To show that this is isomorphic to the other one, fix a symplectic basis for the symplectic vector space. The isomorphism sets the coefficients of the basis elements of $v$ equal to the matrix entires in the top row and rightmost column other than the top-right corner, and $a$ equal to the entry in the top-right corner minus an adjustment which is the product of the top row and rightmost column of the matrix divided by two. For simplicity, look at three-by-three matrices:

$$\begin{pmatrix} 1 & x_1 & z_1 \\ 0 & 1 & y_1 \\ 0 & 0 & 1 \end{pmatrix}\begin{pmatrix} 1 & x_2 & z_2 \\ 0 & 1 & y_2 \\ 0 & 0 & 1 \end{pmatrix}=\begin{pmatrix} 1 & x_1+x_2 & z_1+z_2+x_1y_2 \\ 0 & 1 & y_1+y_2 \\ 0 & 0 & 1 \end{pmatrix} $$

Set $a=z+xy/2$, then:

$a_{12}=z_1+z_2+x_1y_2-(x_1+x_2)(y_1+y_2)/2=a_1+a_2+(x_1y_2-x_2y_1)/2$

This is the formula for the first definition.

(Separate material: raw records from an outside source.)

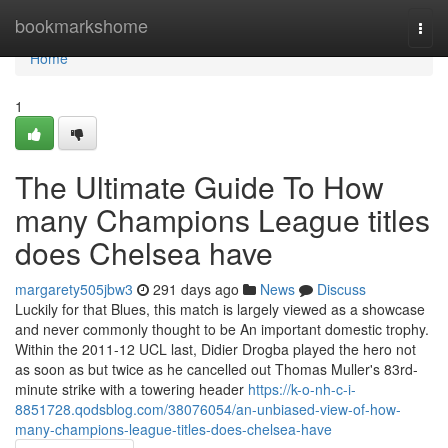
Home
bookmarkshome
Togg
navi
Home
1
The Ultimate Guide To How
many Champions League titles
does Chelsea have
margarety505jbw3
291 days ago
News
Discuss
Luckily for that Blues, this match is largely viewed as a showcase
and never commonly thought to be An important domestic trophy.
Within the 2011-12 UCL last, Didier Drogba played the hero not
as soon as but twice as he cancelled out Thomas Muller's 83rd-
minute strike with a towering header
https://k-o-nh-c-i-
8851728.qodsblog.com/38076054/an-unbiased-view-of-how-
many-champions-league-titles-does-chelsea-have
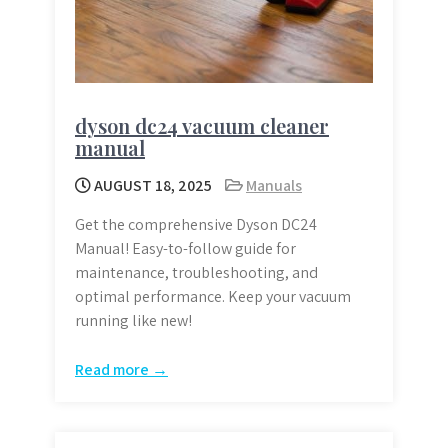
dyson dc24 vacuum cleaner
manual
AUGUST 18, 2025
Manuals
Get the comprehensive Dyson DC24
Manual! Easy-to-follow guide for
maintenance, troubleshooting, and
optimal performance. Keep your vacuum
running like new!
Read more →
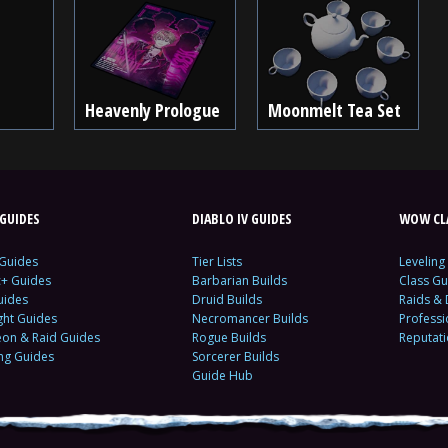
Heavenly Prologue
Moonmelt Tea Set
GUIDES
DIABLO IV GUIDES
WOW CLA
 Guides
Tier Lists
Leveling
c+ Guides
Barbarian Builds
Class Gu
uides
Druid Builds
Raids &
ght Guides
Necromancer Builds
Profess
on & Raid Guides
Rogue Builds
Reputat
ing Guides
Sorcerer Builds
Guide Hub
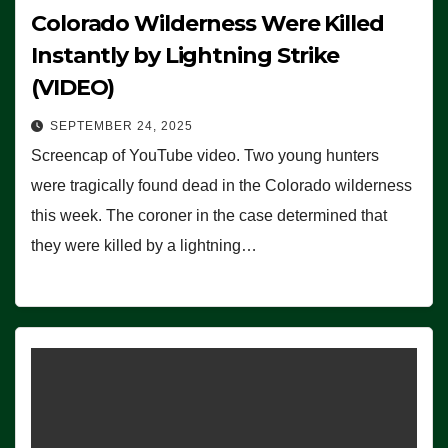
Colorado Wilderness Were Killed
Instantly by Lightning Strike
(VIDEO)
SEPTEMBER 24, 2025
Screencap of YouTube video. Two young hunters
were tragically found dead in the Colorado wilderness
this week. The coroner in the case determined that
they were killed by a lightning…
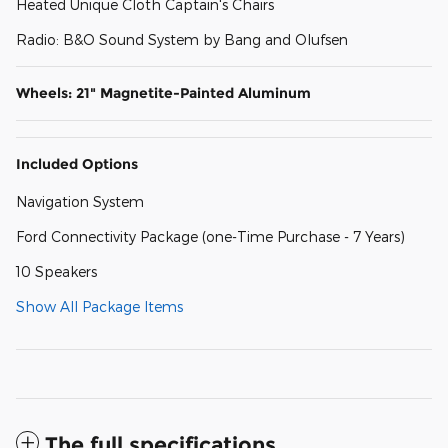
Heated Unique Cloth Captain's Chairs
Radio: B&O Sound System by Bang and Olufsen
Wheels: 21" Magnetite-Painted Aluminum
Included Options
Navigation System
Ford Connectivity Package (one-Time Purchase - 7 Years)
10 Speakers
Show All Package Items
The full specifications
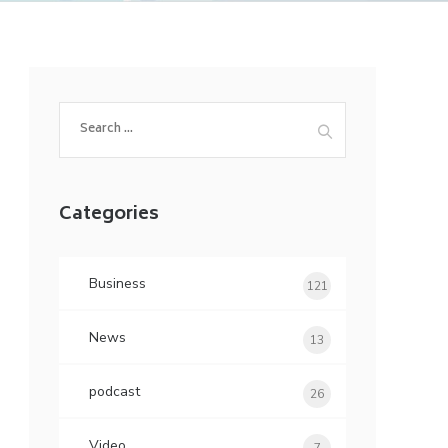
Search
for:
Categories
Business
121
News
13
podcast
26
Video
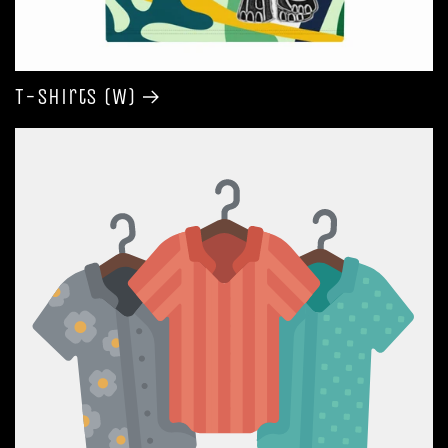
T-shirts (W)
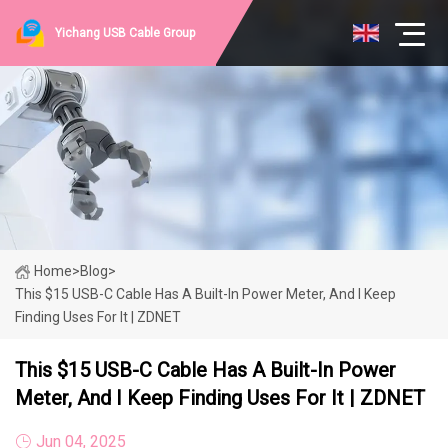
Yichang USB Cable Group
Home
>
Blog
>
This $15 USB-C Cable Has A Built-In Power Meter, And I Keep
Finding Uses For It | ZDNET
This $15 USB-C Cable Has A Built-In Power
Meter, And I Keep Finding Uses For It | ZDNET
Jun 04, 2025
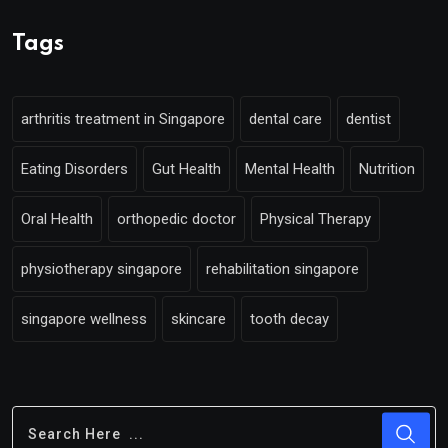
Tags
arthritis treatment in Singapore
dental care
dentist
Eating Disorders
Gut Health
Mental Health
Nutrition
Oral Health
orthopedic doctor
Physical Therapy
physiotherapy singapore
rehabilitation singapore
singapore wellness
skincare
tooth decay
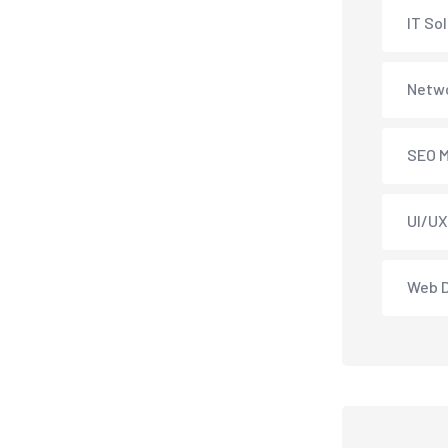
IT So
Netwo
SEO M
UI/UX
Web 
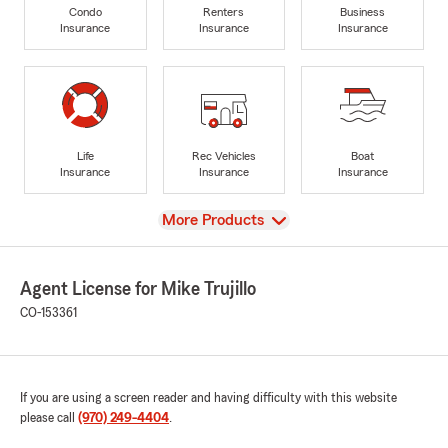
Condo
Renters
Business
Insurance
Insurance
Insurance
Life
Rec Vehicles
Boat
Insurance
Insurance
Insurance
View
More Products
Agent License for Mike Trujillo
CO-153361
If you are using a screen reader and having difficulty with this website
please call
(970) 249-4404
.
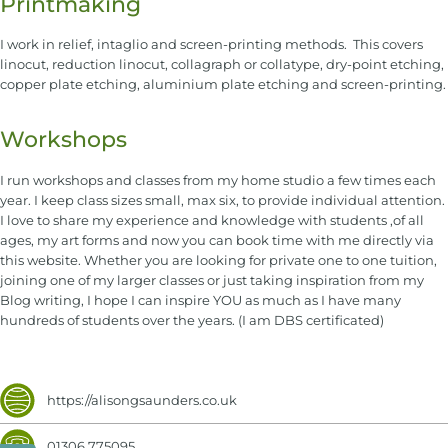
Printmaking
I work in relief, intaglio and screen-printing methods. This covers
linocut, reduction linocut, collagraph or collatype, dry-point etching,
copper plate etching, aluminium plate etching and screen-printing.
Workshops
I run workshops and classes from my home studio a few times each
year. I keep class sizes small, max six, to provide individual attention.
I love to share my experience and knowledge with students ,of all
ages, my art forms and now you can book time with me directly via
this website. Whether you are looking for private one to one tuition,
joining one of my larger classes or just taking inspiration from my
Blog writing, I hope I can inspire YOU as much as I have many
hundreds of students over the years. (I am DBS certificated)
https://alisongsaunders.co.uk
01306 775095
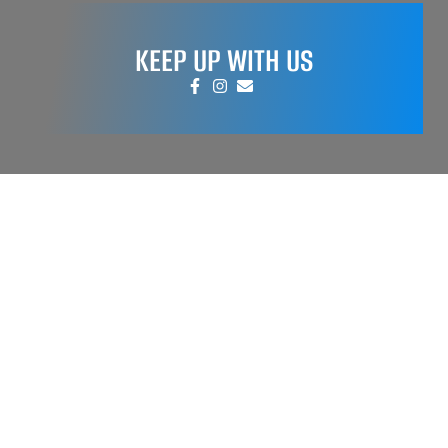
KEEP UP WITH US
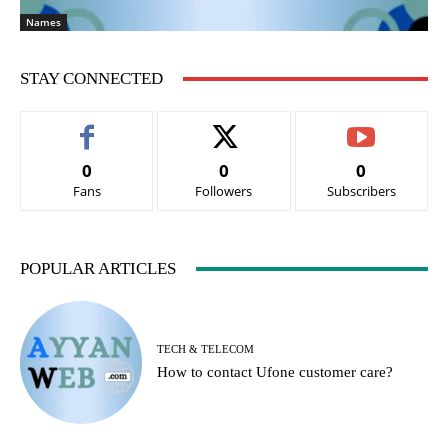
Names
STAY CONNECTED
0
0
0
Fans
Followers
Subscribers
POPULAR ARTICLES
TECH & TELECOM
How to contact Ufone customer care?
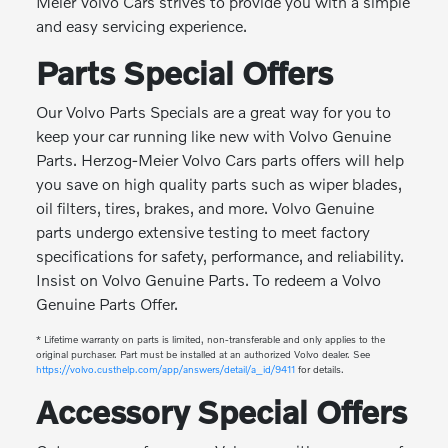
Meier Volvo Cars strives to provide you with a simple
and easy servicing experience.
Parts Special Offers
Our Volvo Parts Specials are a great way for you to
keep your car running like new with Volvo Genuine
Parts. Herzog-Meier Volvo Cars parts offers will help
you save on high quality parts such as wiper blades,
oil filters, tires, brakes, and more. Volvo Genuine
parts undergo extensive testing to meet factory
specifications for safety, performance, and reliability.
Insist on Volvo Genuine Parts. To redeem a Volvo
Genuine Parts Offer.
* Lifetime warranty on parts is limited, non-transferable and only applies to the
original purchaser. Part must be installed at an authorized Volvo dealer. See
https://volvo.custhelp.com/app/answers/detail/a_id/9411
for details.
Accessory Special Offers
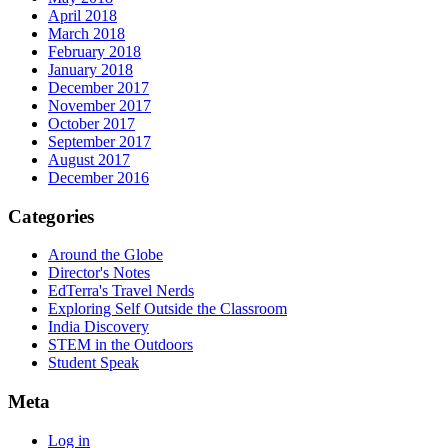
April 2018
March 2018
February 2018
January 2018
December 2017
November 2017
October 2017
September 2017
August 2017
December 2016
Categories
Around the Globe
Director's Notes
EdTerra's Travel Nerds
Exploring Self Outside the Classroom
India Discovery
STEM in the Outdoors
Student Speak
Meta
Log in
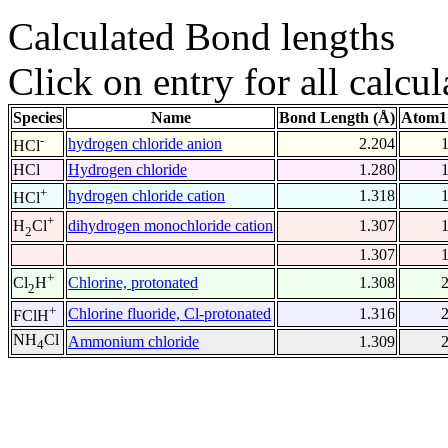
Calculated Bond lengths
Click on entry for all calcul
Species
Name
Bond Length (Å)
Atom1
-
hydrogen chloride anion
2.204
HCl
HCl
Hydrogen chloride
1.280
+
hydrogen chloride cation
1.318
HCl
+
dihydrogen monochloride cation
1.307
H
Cl
2
1.307
+
Chlorine, protonated
1.308
Cl
H
2
+
Chlorine fluoride, Cl-protonated
1.316
FClH
NH
Cl
Ammonium chloride
1.309
4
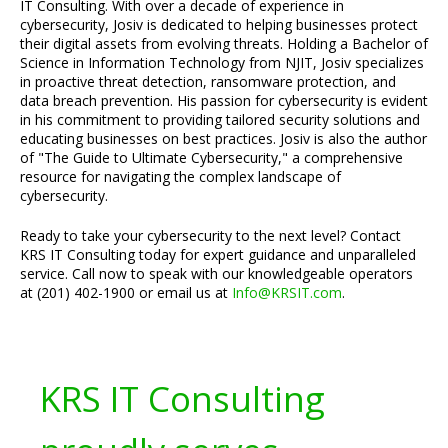
IT Consulting. With over a decade of experience in
cybersecurity, Josiv is dedicated to helping businesses protect
their digital assets from evolving threats. Holding a Bachelor of
Science in Information Technology from NJIT, Josiv specializes
in proactive threat detection, ransomware protection, and
data breach prevention. His passion for cybersecurity is evident
in his commitment to providing tailored security solutions and
educating businesses on best practices. Josiv is also the author
of "The Guide to Ultimate Cybersecurity," a comprehensive
resource for navigating the complex landscape of
cybersecurity.
Ready to take your cybersecurity to the next level? Contact
KRS IT Consulting today for expert guidance and unparalleled
service. Call now to speak with our knowledgeable operators
at (201) 402-1900 or email us at
Info@KRSIT.com
.
KRS IT Consulting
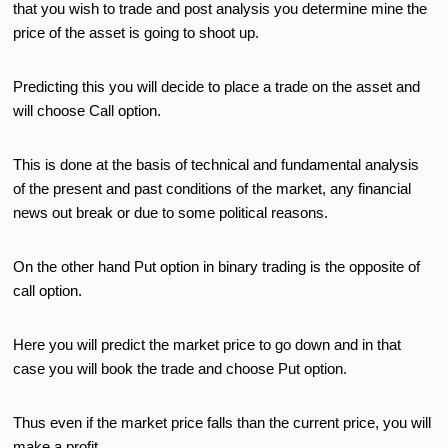
that you wish to trade and post analysis you determine mine the
price of the asset is going to shoot up.
Predicting this you will decide to place a trade on the asset and
will choose Call option.
This is done at the basis of technical and fundamental analysis
of the present and past conditions of the market, any financial
news out break or due to some political reasons.
On the other hand Put option in binary trading is the opposite of
call option.
Here you will predict the market price to go down and in that
case you will book the trade and choose Put option.
Thus even if the market price falls than the current price, you will
make a profit.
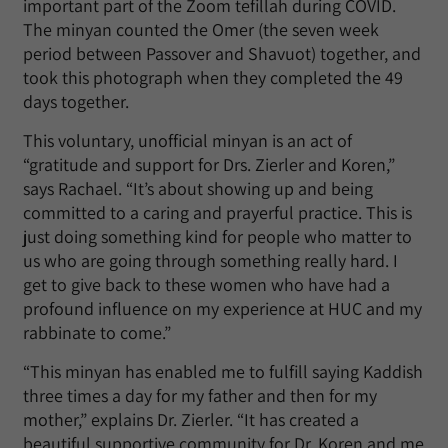
important part of the Zoom tefillah during COVID.
The minyan counted the Omer (the seven week
period between Passover and Shavuot) together, and
took this photograph when they completed the 49
days together.
This voluntary, unofficial minyan is an act of
“gratitude and support for Drs. Zierler and Koren,”
says Rachael. “It’s about showing up and being
committed to a caring and prayerful practice. This is
just doing something kind for people who matter to
us who are going through something really hard. I
get to give back to these women who have had a
profound influence on my experience at HUC and my
rabbinate to come.”
“This minyan has enabled me to fulfill saying Kaddish
three times a day for my father and then for my
mother,” explains Dr. Zierler. “It has created a
beautiful supportive community for Dr. Koren and me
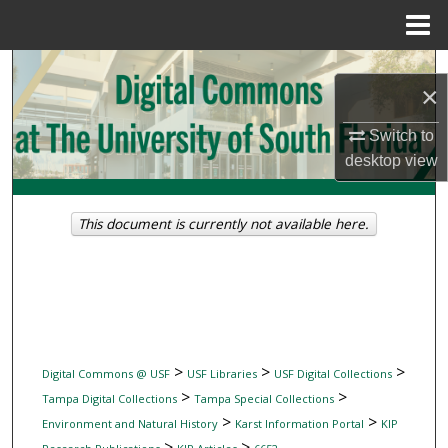
Menu
Home
Search
×
Browse Collections
Switch to
desktop
view
My Account
About
This document is currently not available here.
Digital Commons Network™
>
>
>
Digital Commons @ USF
USF Libraries
USF Digital Collections
>
>
Tampa Digital Collections
Tampa Special Collections
>
>
Environment and Natural History
Karst Information Portal
KIP
>
>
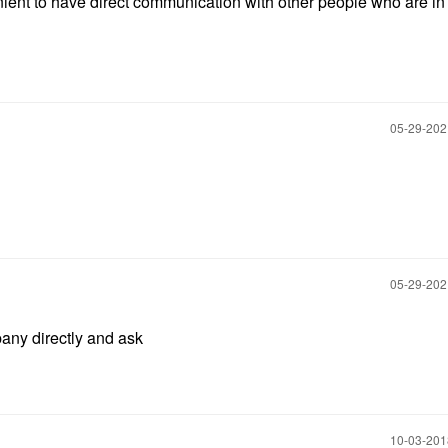
enient to have direct communication with other people who are in
‎05-29-20
‎05-29-20
ny directly and ask
‎10-03-20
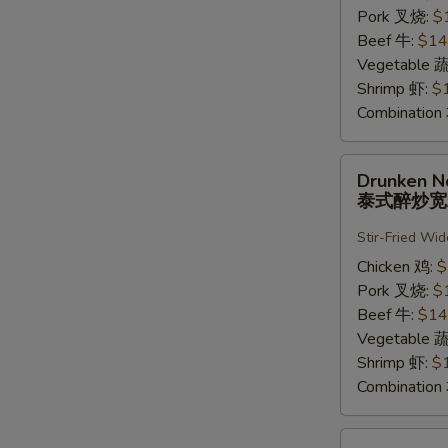
河
Pork 叉烧:
$
粉
Beef 牛:
$14
Vegetable 
Shrimp 虾:
$
Combinatio
Drunken
Drunken N
Noodle
泰式醉炒
泰
式
Stir-Fried Wi
醉
Chicken 鸡:
$
炒
Pork 叉烧:
$
宽
Beef 牛:
$14
粉
Vegetable 
Shrimp 虾:
$
Combinatio
Pad-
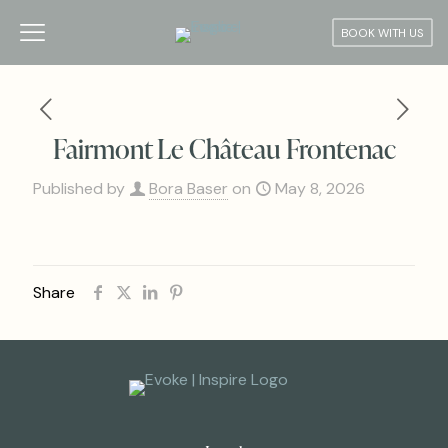
BOOK WITH US
Fairmont Le Château Frontenac
Published by
Bora Baser
on
May 8, 2026
Share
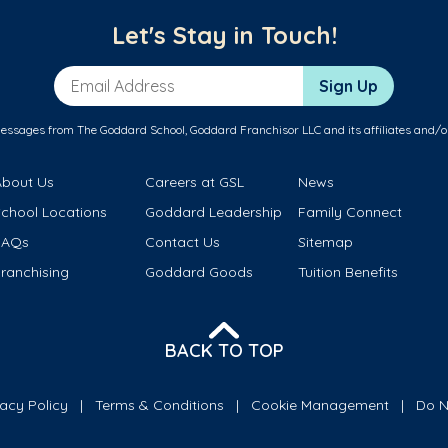
Let's Stay in Touch!
Email Address
Sign Up
messages from The Goddard School, Goddard Franchisor LLC and its affiliates and/o
About Us
Careers at GSL
News
School Locations
Goddard Leadership
Family Connect
FAQs
Contact Us
Sitemap
ranchising
Goddard Goods
Tuition Benefits
BACK TO TOP
vacy Policy
Terms & Conditions
Cookie Management
Do N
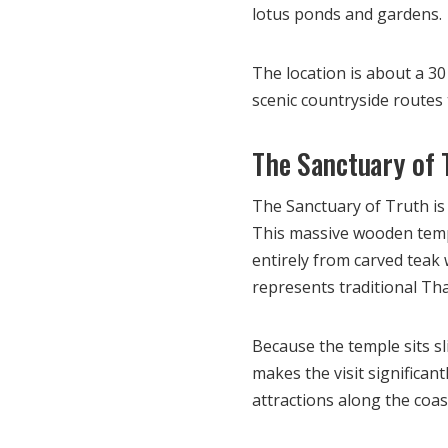
lotus ponds and gardens.
The location is about a 30
scenic countryside routes 
The Sanctuary of 
The Sanctuary of Truth is 
This massive wooden templ
entirely from carved teak 
represents traditional Th
Because the temple sits sl
makes the visit significant
attractions along the coas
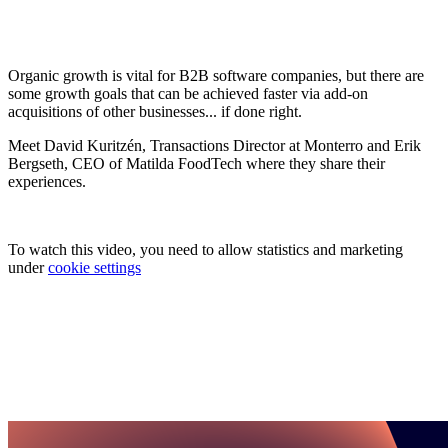
Organic growth is vital for B2B software companies, but there are
some growth goals that can be achieved faster via add-on
acquisitions of other businesses... if done right.
Meet David Kuritzén, Transactions Director at Monterro and Erik
Bergseth, CEO of Matilda FoodTech where they share their
experiences.
To watch this video, you need to allow statistics and marketing
under
cookie settings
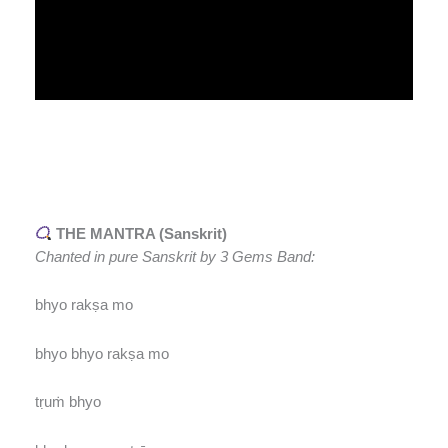
THE MANTRA (Sanskrit)
Chanted in pure Sanskrit by 3 Gems Band:
bhyo rakṣa mo
bhyo bhyo rakṣa mo
tṛuṁ bhyo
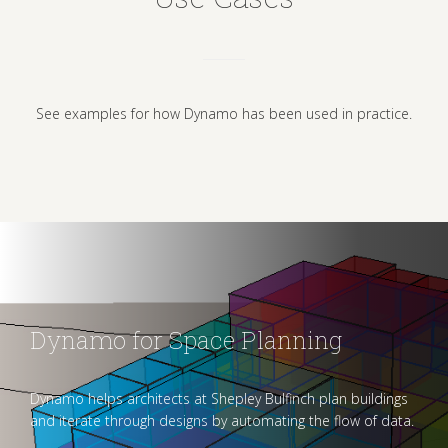
See examples for how Dynamo has been used in practice.
Dynamo for Space Planning
Dynamo helps architects at Shepley Bulfinch plan buildings
and iterate through designs by automating the flow of data.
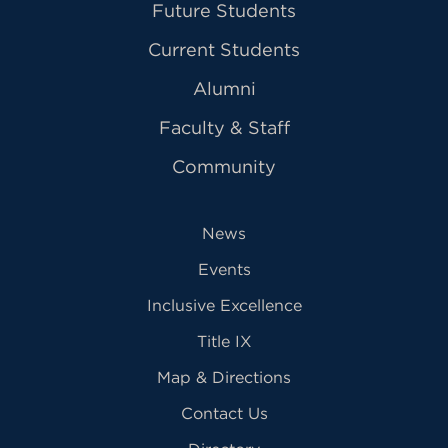
Future Students
Current Students
Alumni
Faculty & Staff
Community
News
Events
Inclusive Excellence
Title IX
Map & Directions
Contact Us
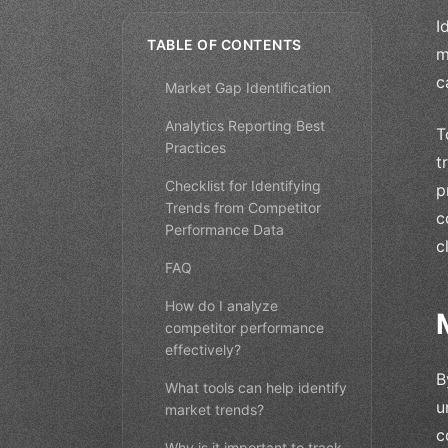
I
TABLE OF CONTENTS
m
c
Market Gap Identification
Analytics Reporting Best
T
Practices
t
Checklist for Identifying
p
Trends from Competitor
c
Performance Data
c
FAQ
How do I analyze
competitor performance
effectively?
B
What tools can help identify
u
market trends?
c
Why is it important to track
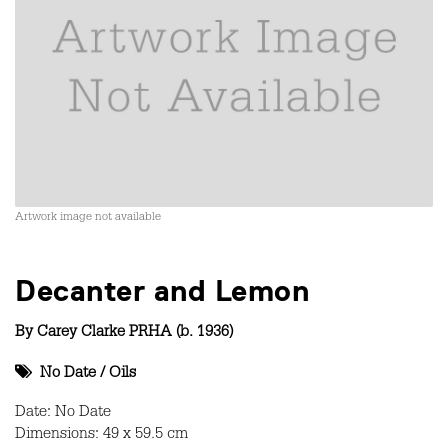
Artwork image not available
Decanter and Lemon
By
Carey Clarke PRHA (b. 1936)
No Date
/
Oils
Date: No Date
Dimensions: 49 x 59.5 cm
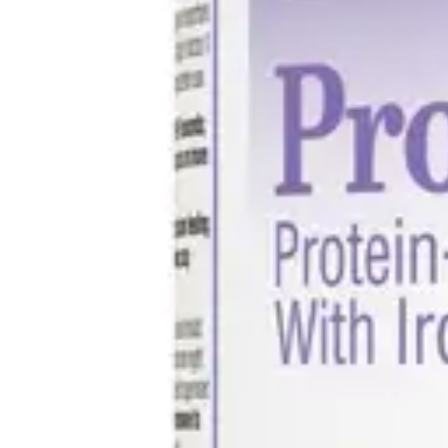
Underwear & Briefs
Adult Wipes & Washcloths
Incontinence Pads
Underpads
Catheters
Ostomy
Perineal Care
Nutrition & Feeding
Shop All
Nutrition Drinks
Thickened Food & Beverages
Enteral Feeding
Vitamins & Supplements
Adaptive Utensils
Mom & Baby Care
Shop All
Feeding
Baby & Children Diapering
Breastfeeding Supplies
Baby & Children Health
Mom
First Aid & Wound Care
Shop All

This gives the isomorphism.

Part 2:

One cannot solve this problem, using just a symplectic structure, in characteristic $2$. The problem is, given a symplectic vector space, to canonically form a group, isomorphic to the Heisenberg group, with a surjection onto the vector space. A two-dimensional vector space over $\mathbb F_2$ has a unique symplectic structure, but there are three different surjections from the Heisenberg group $D_4$ to it.

I guess one could solve it by placing some additional structure on the space. I'm not sure what that structure should be.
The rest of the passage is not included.